(Exercise aim) The response should hold every record from the listing that follows, verbatim, and no pictures.

(Provided records)
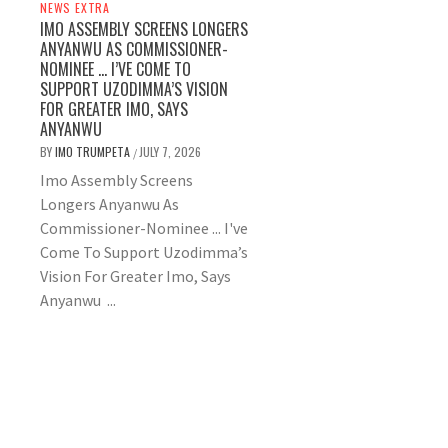
NEWS EXTRA
IMO ASSEMBLY SCREENS LONGERS
ANYANWU AS COMMISSIONER-
NOMINEE … I’VE COME TO
SUPPORT UZODIMMA’S VISION
FOR GREATER IMO, SAYS
ANYANWU
BY
IMO TRUMPETA
JULY 7, 2026
/
Imo Assembly Screens
Longers Anyanwu As
Commissioner-Nominee ... I've
Come To Support Uzodimma’s
Vision For Greater Imo, Says
Anyanwu ...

(Task output)
NEWS EXTRA
IMO ASSEMBLY SCREENS LONGERS
ANYANWU AS COMMISSIONER-
NOMINEE … I’VE COME TO
SUPPORT UZODIMMA’S VISION
FOR GREATER IMO, SAYS
ANYANWU
BY
IMO TRUMPETA
JULY 7, 2026
/
Imo Assembly Screens
Longers Anyanwu As
Commissioner-Nominee ... I've
Come To Support Uzodimma’s
Vision For Greater Imo, Says
Anyanwu ...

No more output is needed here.